Le roman policier a été longtemps monopolisé par les auteurs français, britanniques ou américains. Cependant, depuis la fin de la deuxième guerre mondiale, des auteurs du monde entier se sont initiés au genre. Si le roman à énigme a été la célébration de l’esprit positiviste et de l’homme occidental, le roman noir avec son éthique du désenchantement permettra à des auteurs engagés d’exprimer les revendications d’ordre social et politique.
C’est ainsi qu’on assistera à un élargissement géographique du roman policier dans d’autres pays donnant ainsi naissance au polar ethnique. Cette notion tire d’une part sa légitimité des variations qu’a connues le genre dans sa rencontre avec d’autres espaces d’ancrage. Si Sherlock Holmes a été devenu l’icône de l’âme anglaise, les auteurs des polars ethniques vont essayer de mettre en scène un personnage qui incarne une nationalité ou même une minorité. L’ouverture du polar sur la société offre une occasion pour la peinture exotique d’autres contrées. Ainsi, en plus de l’intrigue policière le lecteur est invité à découvrir les substrats des sociétés où se passe l’action.
L’émergence du genre policier dans l’espace maghrébin sera d’abord perçue dans la littérature algérienne. En 1970, la Société Nationale d'Edition et de Diffusion (S.N.E.D.) avait publié quatre romans d'espionnage de Youcef Khader : Délivrez la Fidayia!, Halte au plan terreur, Pas de Phantoms pour Tel-Aviv et La Vengeance passe par Ghaza. Deux autres volumes de la série vont suivre en 1972 : Les Bourreaux meurent aussi... et Quand les "Panthères" attaquent en plus d’un roman d’Abdelaziz Lamrani en 1973 intitulé D contre-attaque.
La publication de ces romans a représenté un événement très important : La parution de ces romans sur le marché algérien constitue, pour l'époque, un événement éditorial marquant puisque dès la mise en circulation de Délivrez la Fidayia!, premier titre de la série, la S.N.E.D. réduit, puis cesse totalement ses importations et distributions d'œuvres étrangères à caractère policier.
Les romans de Youcef Khader ont été tirés en un grand nombre d'exemplaires. Ils ont été traduits en arabe et vendus au Maroc et en Tunisie. L’intérêt qu’ils ont suscité montre la portée idéologique que représente la publication des premiers romans d'espionnage non seulement pour l’Algérie mais pour l’ensemble des pays maghrébins. En fait, dans un climat habité par le conflit israélo-arabe, les romans d’espionnage publiés entre 1970 et 1972 véhiculaient ouvertement une idéologie antisioniste :
Les “Israéliens” s’inspirent des méthodes des immigrants américains dont les lois avaient été tout entières contenues dans le barillet de leurs colts. C’est par le meurtre qu’eux aussi prétendaient défendre le bien qu’ils s’étaient approprié[1]

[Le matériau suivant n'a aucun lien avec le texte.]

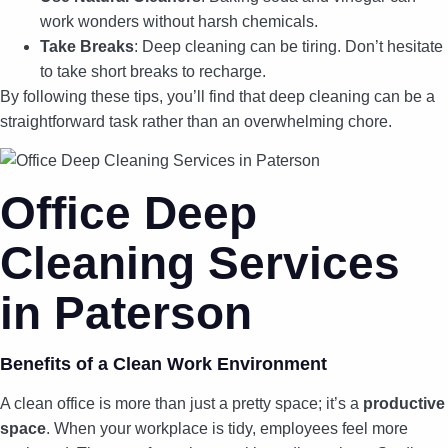
work wonders without harsh chemicals.
Take Breaks
: Deep cleaning can be tiring. Don’t hesitate
to take short breaks to recharge.
By following these tips, you’ll find that deep cleaning can be a
straightforward task rather than an overwhelming chore.
Office Deep
Cleaning Services
in Paterson
Benefits of a Clean Work Environment
A clean office is more than just a pretty space; it’s a
productive
space
. When your workplace is tidy, employees feel more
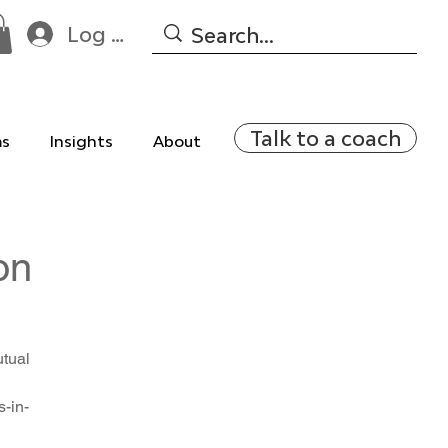
Log In
Talk to a coach
ms
Insights
About
on
utual
-in-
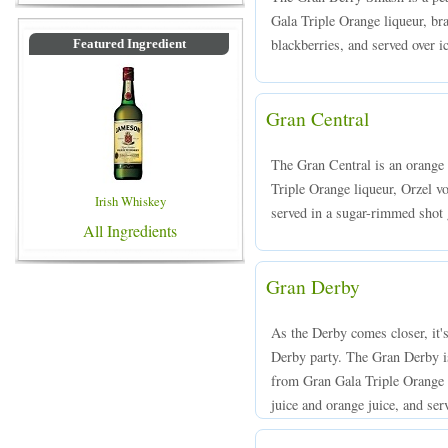
Gala Triple Orange liqueur, br
blackberries, and served over ic
Featured Ingredient
Gran Central
The Gran Central is an orange
Triple Orange liqueur, Orzel v
Irish Whiskey
served in a sugar-rimmed shot 
All Ingredients
Gran Derby
As the Derby comes closer, it'
Derby party. The Gran Derby is
from Gran Gala Triple Orange 
juice and orange juice, and serv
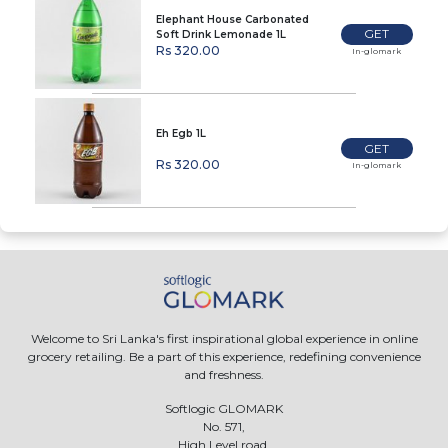
Elephant House Carbonated
GET
Soft Drink Lemonade 1L
Rs 320.00
In-glomark
Eh Egb 1L
GET
Rs 320.00
In-glomark
Welcome to Sri Lanka's first inspirational global experience in online
grocery retailing. Be a part of this experience, redefining convenience
and freshness.
Softlogic GLOMARK
No. 571,
High Level road,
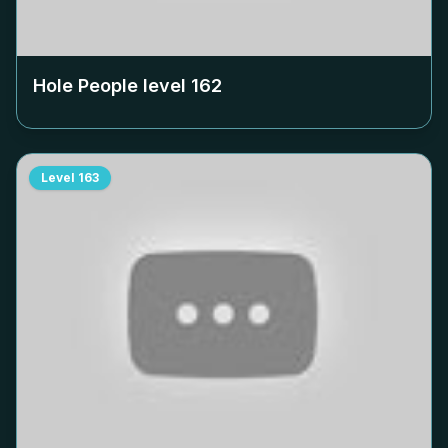
Hole People level
162
Level
163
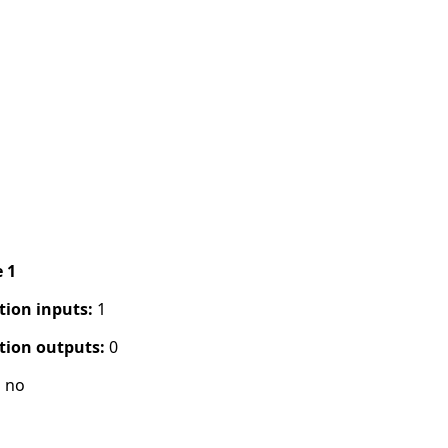
e 1
tion inputs:
1
tion outputs:
0
:
no
s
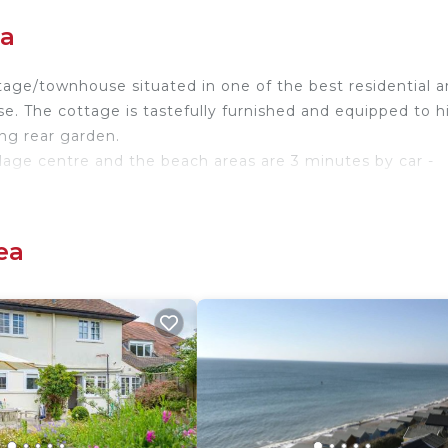
ea
tage/townhouse situated in one of the best residential a
lose. The cottage is tastefully furnished and equipped to 
ing rear garden.
llage centre and the beach areas are 3 minutes by car -
ampshire/Dorset coast borders and situated between the s
ith safe beaches, good walks and all facilities. Lymington
ea
 Bournemouth is 14 miles.
ea. Windmill Cottages No 20 provides accommodation,
tainment, among other amenities. This House features
table one.
om, and max occupancy of 5 people. The minimum rental
nding on the season you plan on staying. Previous guests
d House because of the excellent services rendered by t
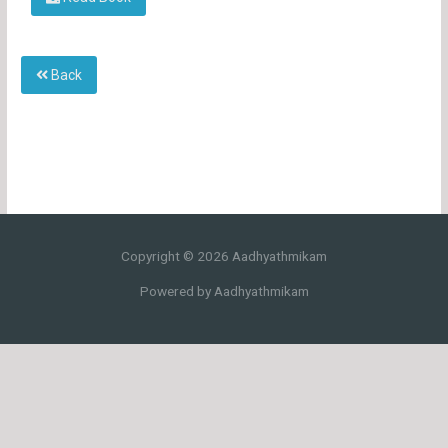
Back
Copyright © 2026 Aadhyathmikam
Powered by Aadhyathmikam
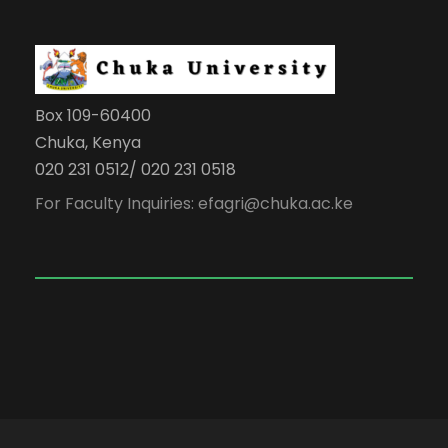
Box 109-60400
Chuka, Kenya
020 231 0512/ 020 231 0518
For Faculty Inquiries: efagri@chuka.ac.ke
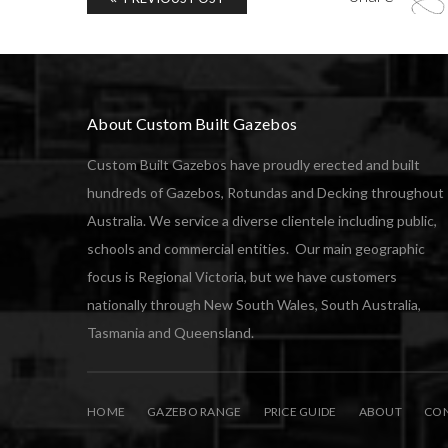
About Custom Built Gazebos
Custom Built Gazebos have proudly erected and built
hundreds of Gazebos, Rotundas and Decking throughout
Australia. We service a diverse clientele including public,
schools and commercial entities. Our main geographic
focus is Regional Victoria, but we have customers
nationally through New South Wales, South Australia,
Tasmania and Queensland.
HOME
GAZEBO RANGE
PRICE GUIDE
ABOUT
CON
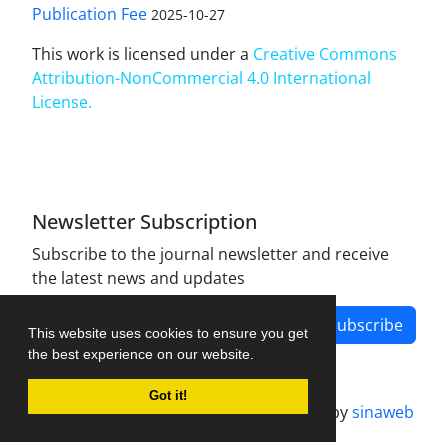
Publication Fee
2025-10-27
This work is licensed under a
Creative Commons
Attribution-NonCommercial 4.0 International
License
.
Newsletter Subscription
Subscribe to the journal newsletter and receive
the latest news and updates
Subscribe
This website uses cookies to ensure you get
the best experience on our website.
Got it!
Journal management system.
designed by
sinaweb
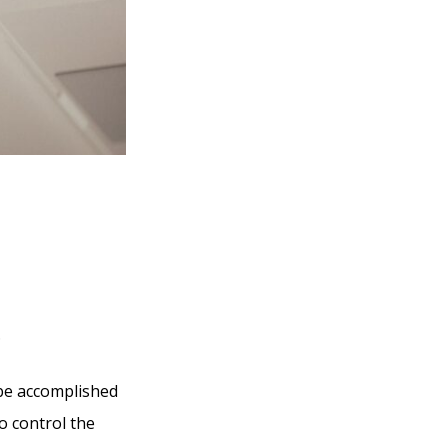
.
 be accomplished
o control the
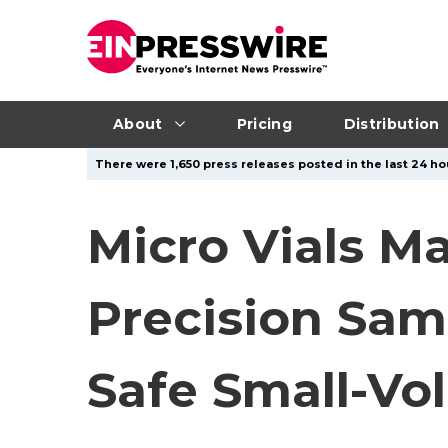
About
Pricing
Distribution
There were 1,650 press releases posted in the last 24 hou
Micro Vials M
Precision Sam
Safe Small-V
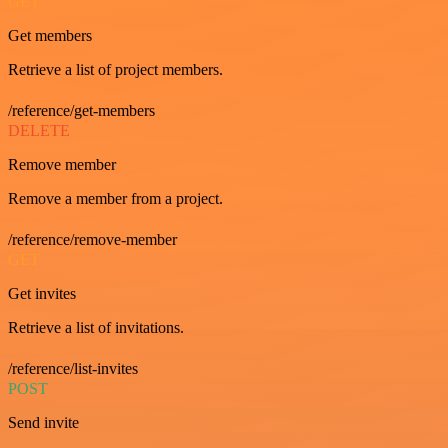
GET
Get members
Retrieve a list of project members.
/reference/get-members
DELETE
Remove member
Remove a member from a project.
/reference/remove-member
GET
Get invites
Retrieve a list of invitations.
/reference/list-invites
POST
Send invite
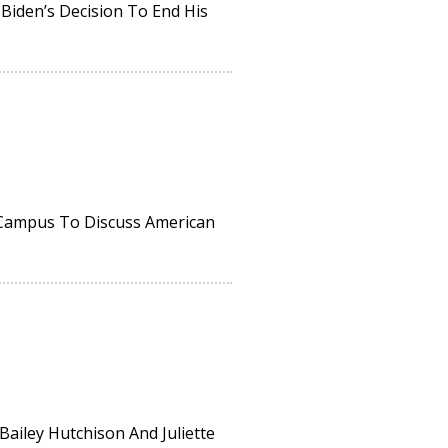
 Biden’s Decision To End His
 Campus To Discuss American
Bailey Hutchison And Juliette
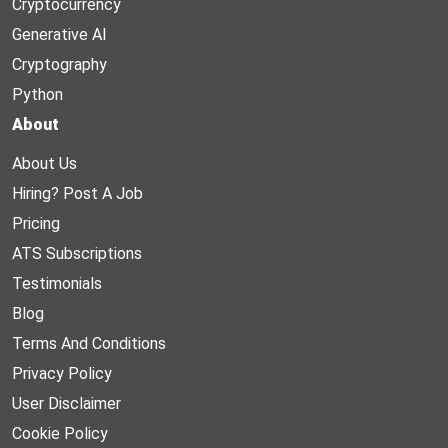
Cryptocurrency
Generative AI
Cryptography
Python
About
About Us
Hiring? Post A Job
Pricing
ATS Subscriptions
Testimonials
Blog
Terms And Conditions
Privacy Policy
User Disclaimer
Cookie Policy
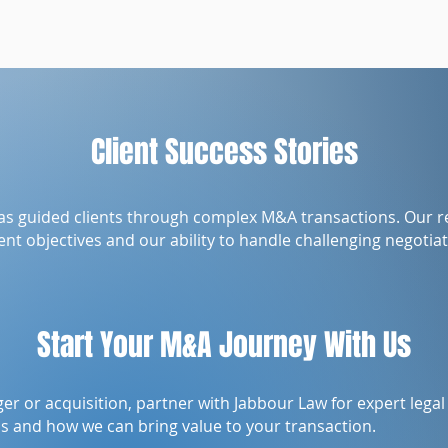
Client Success Stories
as guided clients through complex M&A transactions. Our 
nt objectives and our ability to handle challenging negotiat
Start Your M&A Journey With Us
ger or acquisition, partner with Jabbour Law for expert lega
ds and how we can bring value to your transaction.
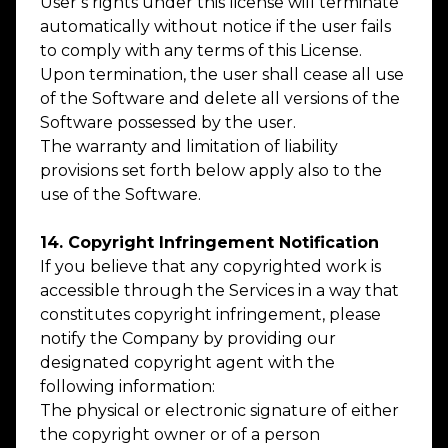
User’s rights under this license will terminate
automatically without notice if the user fails
to comply with any terms of this License.
Upon termination, the user shall cease all use
of the Software and delete all versions of the
Software possessed by the user.
The warranty and limitation of liability
provisions set forth below apply also to the
use of the Software.
14. Copyright Infringement Notification
If you believe that any copyrighted work is
accessible through the Services in a way that
constitutes copyright infringement, please
notify the Company by providing our
designated copyright agent with the
following information:
The physical or electronic signature of either
the copyright owner or of a person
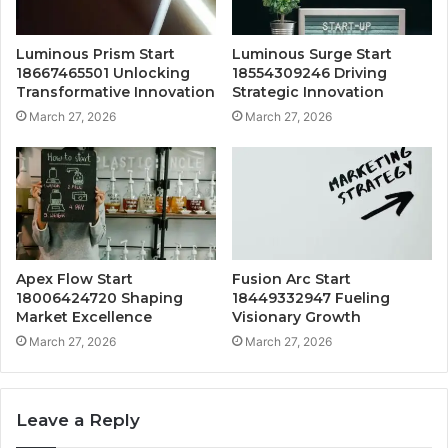
Luminous Prism Start
Luminous Surge Start
18667465501 Unlocking
18554309246 Driving
Transformative Innovation
Strategic Innovation
March 27, 2026
March 27, 2026
Apex Flow Start
Fusion Arc Start
18006424720 Shaping
18449332947 Fueling
Market Excellence
Visionary Growth
March 27, 2026
March 27, 2026
Leave a Reply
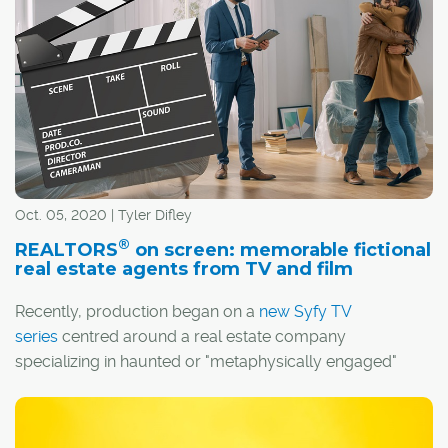
whether by design or thanks to the efforts of a few
creative players.
Oct. 05, 2020 | Tyler Difley
®
REALTORS
on screen: memorable fictional
real estate agents from TV and film
Recently, production began on a
new Syfy TV
series
centred around a real estate company
specializing in haunted or "metaphysically engaged"
properties. The series, aptly titled
The Surrealtor
, might
®
seem like a kooky concept, but REALTORS
have long
made for compelling characters on screen.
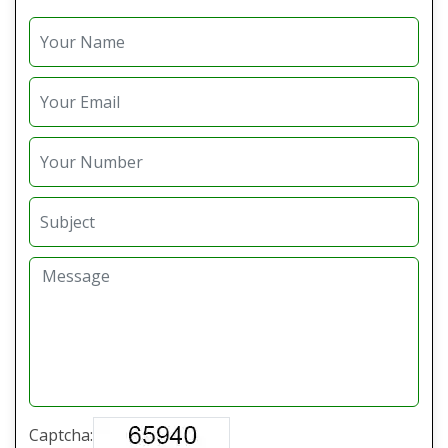
Captcha:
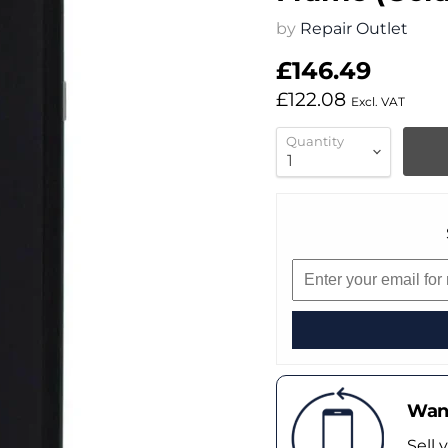
by
Repair Outlet
£146.49
£122.08
Excl. VAT
Quantity
Want
Sell 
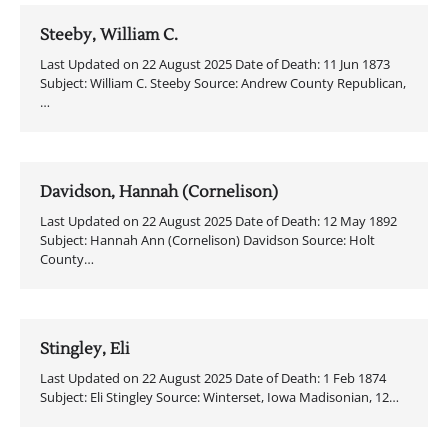
Steeby, William C.
Last Updated on 22 August 2025 Date of Death: 11 Jun 1873
Subject: William C. Steeby Source: Andrew County Republican,
…
Davidson, Hannah (Cornelison)
Last Updated on 22 August 2025 Date of Death: 12 May 1892
Subject: Hannah Ann (Cornelison) Davidson Source: Holt
County…
Stingley, Eli
Last Updated on 22 August 2025 Date of Death: 1 Feb 1874
Subject: Eli Stingley Source: Winterset, Iowa Madisonian, 12…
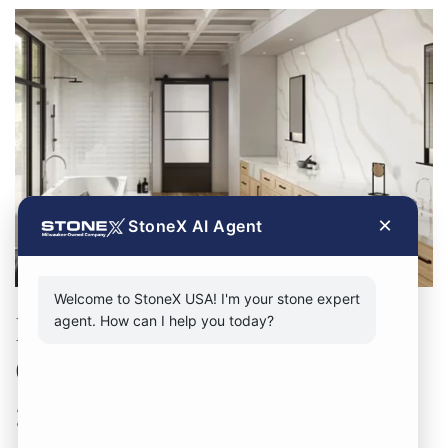
×
StoneX AI Agent
Welcome to StoneX USA! I'm your stone expert
Discover the Superiority of
agent. How can I help you today?
Our Chicago Stone Supply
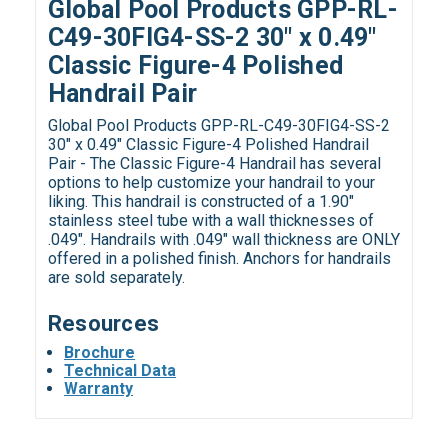
Global Pool Products GPP-RL-
C49-30FIG4-SS-2 30" x 0.49"
Classic Figure-4 Polished
Handrail Pair
Global Pool Products GPP-RL-C49-30FIG4-SS-2
30" x 0.49" Classic Figure-4 Polished Handrail
Pair - The Classic Figure-4 Handrail has several
options to help customize your handrail to your
liking. This handrail is constructed of a 1.90"
stainless steel tube with a wall thicknesses of
.049". Handrails with .049" wall thickness are ONLY
offered in a polished finish. Anchors for handrails
are sold separately.
Resources
Brochure
Technical Data
Warranty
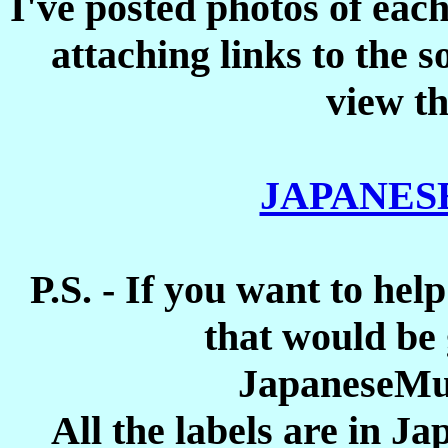
I've posted photos of each
attaching links to the 
view th
JAPANES
P.S. - If you want to help
that would be 
JapaneseMu
All the labels are in J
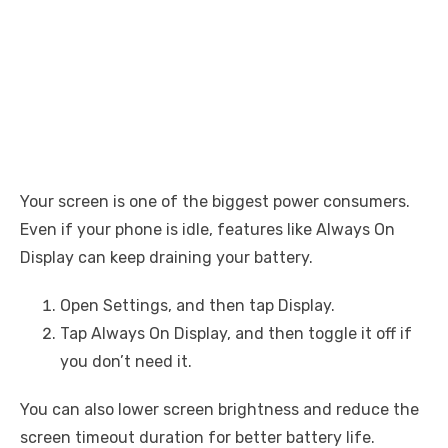
Your screen is one of the biggest power consumers.
Even if your phone is idle, features like Always On
Display can keep draining your battery.
Open Settings, and then tap Display.
Tap Always On Display, and then toggle it off if
you don’t need it.
You can also lower screen brightness and reduce the
screen timeout duration for better battery life.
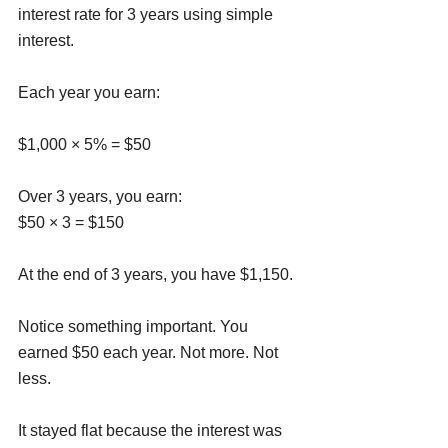
interest rate for 3 years using simple 
interest.
Each year you earn:
$1,000 × 5% = $50
Over 3 years, you earn:
$50 × 3 = $150
At the end of 3 years, you have $1,150.
Notice something important. You 
earned $50 each year. Not more. Not 
less. 
It stayed flat because the interest was 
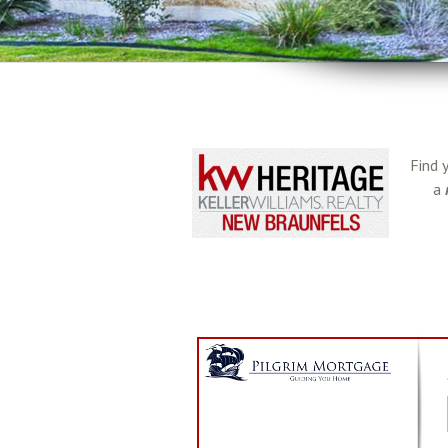
Find 
a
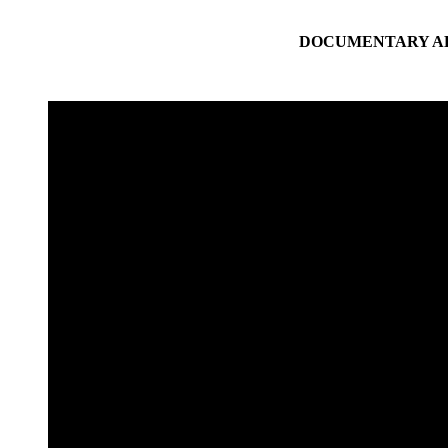
DOCUMENTARY AB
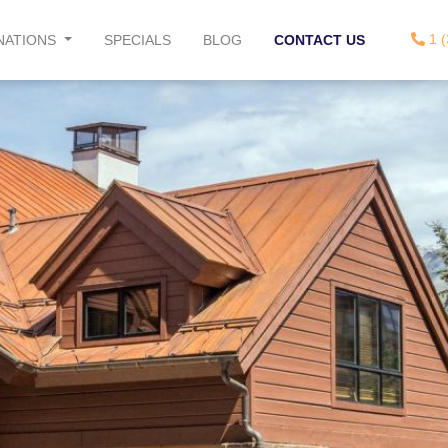
1 (
NATIONS
SPECIALS
BLOG
CONTACT US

La Palestine et la lutte contre les services secrets israéliens étaient les principales thématiques de ces romans, d’ailleurs tous les titres y référaient explicitement. Ainsi, ces romans répondaient à une perspective politique dictée par les idéaux qui conjuguent nationalisme et panarabisme. La dimension idéologique et politique du roman d’espionnage faisait de lui un outil de propagande aux services des idées nationalistes. C’est ainsi qu’il a trouvé dans les pays du Maghreb nouvellement affranchis du colonialisme un terrain propice pour se développer.
Toutefois, Youcef Khader est le pseudonyme de Roger Vilatimo auteur français d'origine catalane. Il a été détenu en Espagne lors de la guerre civile. Après sa libération en 1945, il s’est engagé dans la lutte contre le colonialisme. Il travaillera ensuite comme nègre littéraire avant de rédiger ses propres souvenirs sous forme de romans d'espionnage sous divers pseudonymes (Jean Lafay, Tim Oger, Roger Vlim, Gil Darcy, G.J. Arnaud...). L’identité anecdotique de Youcef Khader pose plusieurs questions sur l’intérêt de cet auteur pour la cause palestinienne et son engagement dans le conflit israélo-arabe qui imprègne ses romans. En fait, même si l’engagement politique de l’auteur contre le colonialisme peut être à la source d’une telle prise de position, nous ne pouvons pas éloigner la possibilité que les œuvres de Youssef Khader fussent commanditées par le pouvoir algérien.
Malali Hicham
[1] Youcef Khader, Halt ! au plan Terreur, Alger : SNED, 1970, p. 101.